臥室裏除了床、床頭櫃和衣櫃,沒什麽多餘家具。床頭櫃上有臺燈和幾本書。

克萊拉半張臉埋在枕頭裏,隱約可見微皺的眉頭。

羅瑞在她床邊蹲下。一頭烏黑的長發蜿蜒在枕上,襯得蒼白的臉更小,眉頭攢著,秀氣小巧的鼻子,下巴很尖。

太瘦了。他心想。

蘇可瀾正陷於夢魘中。亙古不變的黑暗,熟悉的黑霧,邁出一步就是墜落,可她的腳有千斤重,一步也邁不開,一步也走不了。周圍黑暗慢慢變成實質,一團團黑霧翻滾,向她逼近,黑霧中隱約有些曾見過的臉,有的痛恨著,有的憂愁著,有的無聲狂笑著,黑霧中有一些胳膊向她伸來,有老人的,有孩子的,有女人的,也有男人的。有一只骨節分明的手滿是血汙,缺了一根拇指,她記得就是她親手砍掉的。

她如以往一樣清楚,這是夢。

她想同以往一樣睜眼醒來,可壓力太重了,壓迫著,她睜不開眼,伸不出手,喊不出聲音。

這時,有光亮起,一股大力把她從黑霧中拽出來,她猛然睜眼,眼前是一張熟悉俊美的臉,有些擔憂的眼神。

她閉眼,慢慢泛起笑意,睜開眼說:“做了個噩夢。”

額上都是汗,幾縷發絲粘著,羅瑞看著她,無奈。

他清楚地看見克萊拉緊緊抓著枕頭的手,因為太用力,以至於有些血跡滲出,還有剛睜眼時瞪大的眼睛和眼中的恐懼,又看著她迅速閉上了眼睛,再次睜開時,已經滿滿的笑意。

“夢見什麽?”

“沒什麽,亂七八糟的。口渴,能幫我倒杯水嗎?”

她回避,她隱瞞,她隨意找借口敷衍。可他又能怎麽辦?

蘇可瀾從未見過一個人眼中能流露出這麽多情緒,有關心,有期盼,有無奈,有傷痛,還有一些她不知道的東西。

她閉上眼睛。

她怕在這樣的眼神下丟盔棄甲。

她聽到羅瑞說:“我去給你倒水。”

年輕的身體真好。這是蘇可瀾第二天早上再次醒來後的第一個念頭。

頭不疼了,退燒了,她覺得自己已經完全痊愈。呃,手臂上的劃傷不算,這可沒那麽快。但這個不重要。

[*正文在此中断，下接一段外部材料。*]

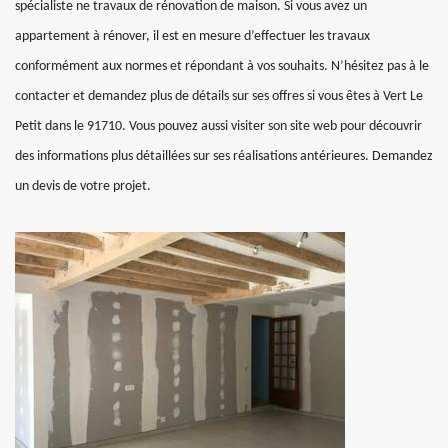
spécialiste ne travaux de rénovation de maison. Si vous avez un
appartement à rénover, il est en mesure d’effectuer les travaux
conformément aux normes et répondant à vos souhaits. N’hésitez pas à le
contacter et demandez plus de détails sur ses offres si vous êtes à Vert Le
Petit dans le 91710. Vous pouvez aussi visiter son site web pour découvrir
des informations plus détaillées sur ses réalisations antérieures. Demandez
un devis de votre projet.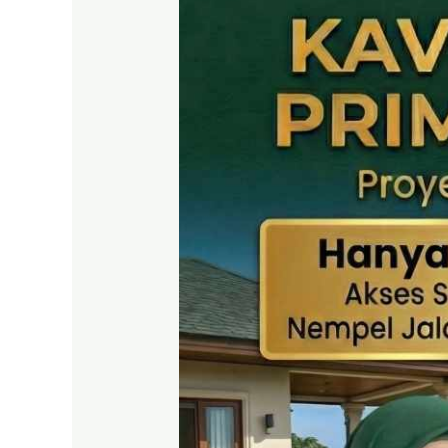
SHM
Puncak
2
Bogor
–
Panduan
Lengkap
&
Legalitas
Jelas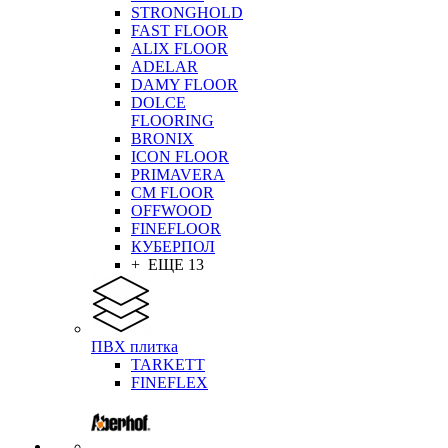
STRONGHOLD
FAST FLOOR
ALIX FLOOR
ADELAR
DAMY FLOOR
DOLCE
FLOORING
BRONIX
ICON FLOOR
PRIMAVERA
CM FLOOR
OFFWOOD
FINEFLOOR
КУБЕРПОЛ
+ ЕЩЕ 13
ПВХ плитка
TARKETT
FINEFLEX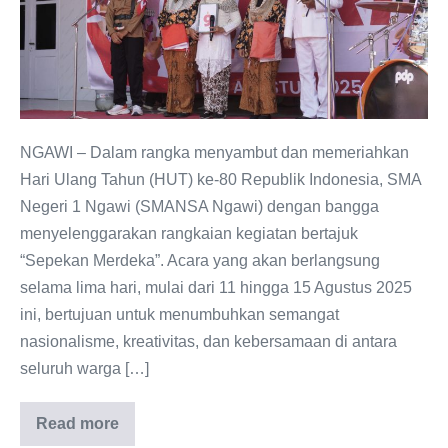
Ngawi
Hadirkan
Rangkaian
Acara
“Sepekan
Merdeka”
NGAWI – Dalam rangka menyambut dan memeriahkan
untuk
Hari Ulang Tahun (HUT) ke-80 Republik Indonesia, SMA
HUT
Negeri 1 Ngawi (SMANSA Ngawi) dengan bangga
RI
menyelenggarakan rangkaian kegiatan bertajuk
ke-
“Sepekan Merdeka”. Acara yang akan berlangsung
80
selama lima hari, mulai dari 11 hingga 15 Agustus 2025
ini, bertujuan untuk menumbuhkan semangat
nasionalisme, kreativitas, dan kebersamaan di antara
seluruh warga […]
Read more
Tanamkan
Nasionalisme,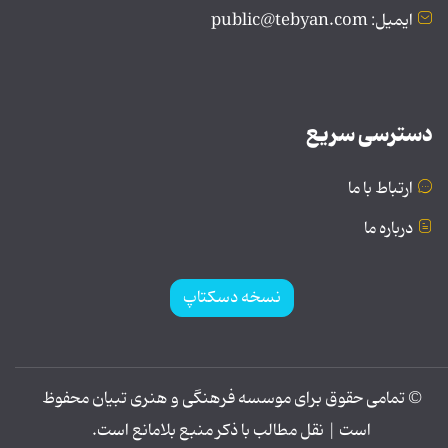
ایمیل: public@tebyan.com
دسترسی سریع
ارتباط با ما
درباره ما
نسخه دسکتاپ
© تمامی حقوق برای موسسه فرهنگی و هنری تبیان محفوظ
است | نقل مطالب با ذکر منبع بلامانع است.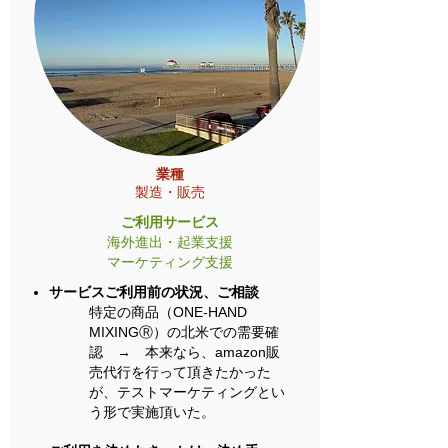
業種
​製造・販売
ご利用サービス
海外進出・起業支援
マーケティング支援
サービスご利用前の状況、ご相談
特定の商品（ONE-HAND
MIXINGⓇ）の北米での需要確
認 → 本来なら、amazon販
売代行を行って頂きたかった
が、テストマーケティングとい
う形で実施頂いた。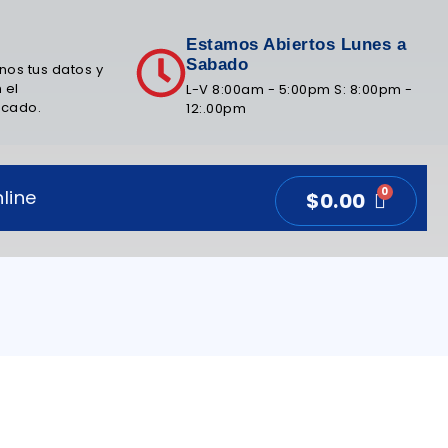
Estamos Abiertos Lunes a
Sabado
nos tus datos y
 el
L-V 8:00am - 5:00pm S: 8:00pm -
icado.
12:.00pm
line
$
0.00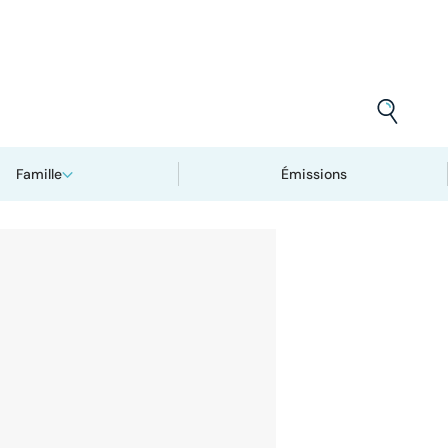
Famille
Émissions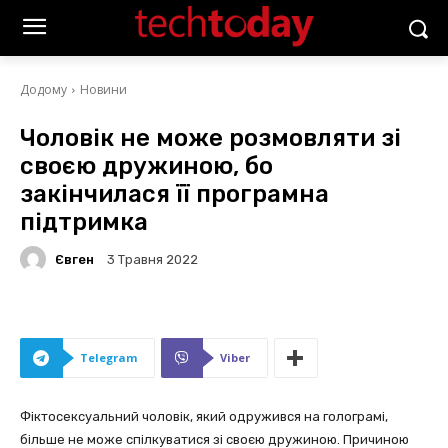
Додому
Новини
Чоловік не може розмовляти зі
своєю дружиною, бо
закінчилася її програмна
підтримка
Євген
3 Травня 2022
Telegram
Viber
Фіктосексуальний чоловік, який одружився на голограмі,
більше не може спілкуватися зі своєю дружиною. Причиною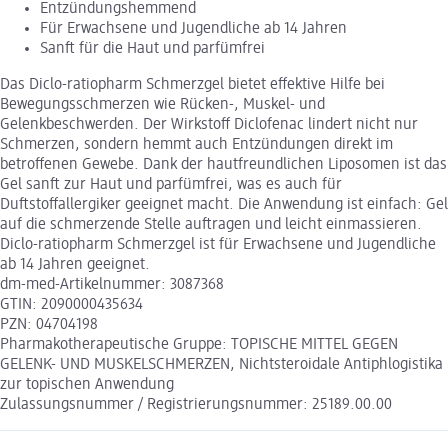
Entzündungshemmend
Für Erwachsene und Jugendliche ab 14 Jahren
Sanft für die Haut und parfümfrei
Das Diclo-ratiopharm Schmerzgel bietet effektive Hilfe bei
Bewegungsschmerzen wie Rücken-, Muskel- und
Gelenkbeschwerden. Der Wirkstoff Diclofenac lindert nicht nur
Schmerzen, sondern hemmt auch Entzündungen direkt im
betroffenen Gewebe. Dank der hautfreundlichen Liposomen ist das
Gel sanft zur Haut und parfümfrei, was es auch für
Duftstoffallergiker geeignet macht. Die Anwendung ist einfach: Gel
auf die schmerzende Stelle auftragen und leicht einmassieren.
Diclo-ratiopharm Schmerzgel ist für Erwachsene und Jugendliche
ab 14 Jahren geeignet.
dm-med-Artikelnummer: 3087368
GTIN: 2090000435634
PZN: 04704198
Pharmakotherapeutische Gruppe: TOPISCHE MITTEL GEGEN
GELENK- UND MUSKELSCHMERZEN, Nichtsteroidale Antiphlogistika
zur topischen Anwendung
Zulassungsnummer / Registrierungsnummer: 25189.00.00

然後她想起了重要的事,昨晚她的男神跑來把她撈進屋子,包了傷,又撈進臥室,半夜還負責安慰噩夢,外加端茶倒水。

雨已經停了,陰天,厚重的雲擋住陽光,灰蒙蒙的。

她搖頭。繼續她到這個世界以來做得最多的一件事,那就是——忘記,拋諸腦後,不想。

開門到客廳,沙發上睡著一大只,讓人矚目。沙發不夠長,他一條腿擱在扶手上,一條腿蜷著,蓋著條厚毯子。

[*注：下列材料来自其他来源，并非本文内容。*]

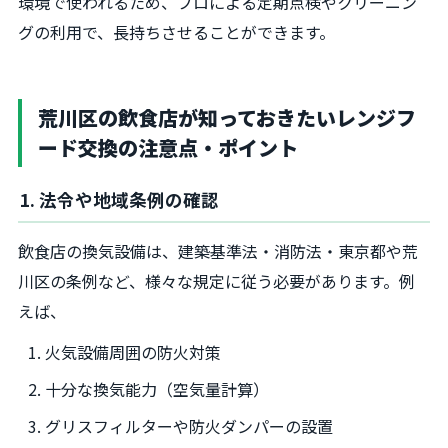
環境で使われるため、プロによる定期点検やクリーニン
グの利用で、長持ちさせることができます。
荒川区の飲食店が知っておきたいレンジフ
ード交換の注意点・ポイント
1. 法令や地域条例の確認
飲食店の換気設備は、建築基準法・消防法・東京都や荒
川区の条例など、様々な規定に従う必要があります。例
えば、
火気設備周囲の防火対策
十分な換気能力（空気量計算）
グリスフィルターや防火ダンパーの設置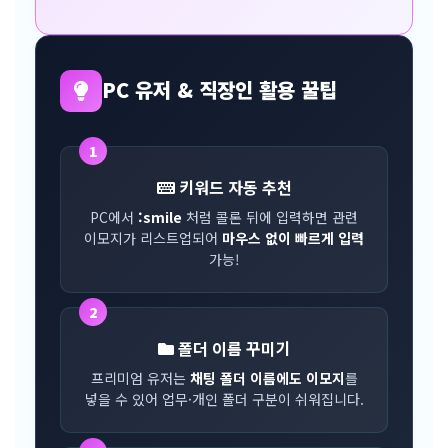
PC 유저 & 직장인 활용 꿀팁
1
키워드 자동 추천
PC에서
:smile
처럼 콜론 뒤에 입력하면 관련
이모지가 리스트업되어
마우스 없이 빠르게 입력
가능!
2
폴더 이름 꾸미기
프리미엄 유저는
채팅 폴더 이름에도 이모지
를
넣을 수 있어 업무·개인 폴더 구분이 쉬워집니다.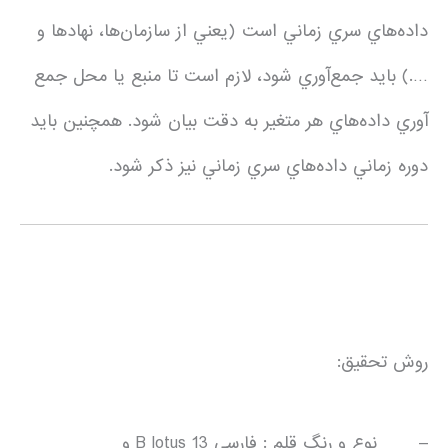
داده‌هاي سري زماني است (يعني از سازمان‌ها، نهادها و
….) بايد جمع‌آوري شود، لازم است تا منبع يا محل جمع
آوري داده‌هاي هر متغير به دقت بيان شود. همچنين بايد
دوره زماني داده‌هاي سري زماني نيز ذكر شود.
روش تحقيق:
– نوع و رنگ قلم : فارسی B lotus 13 و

蘇可瀾放輕腳步走近。看上去他還在熟睡,長長的睫毛蓋著,鼻梁挺直,呼吸綿長。她蹲下,飛快地在他嘴角邊,新生的胡茬上印下個吻,然後像被燙著似的迅速遠離。

走進廚房,開始做早餐。

羅瑞慢慢睜開眼,保持著熟睡般綿長的呼吸。

不得不說,他很為這個粗制濫造的吻感到高興。可是,她的逃避也同樣明明白白。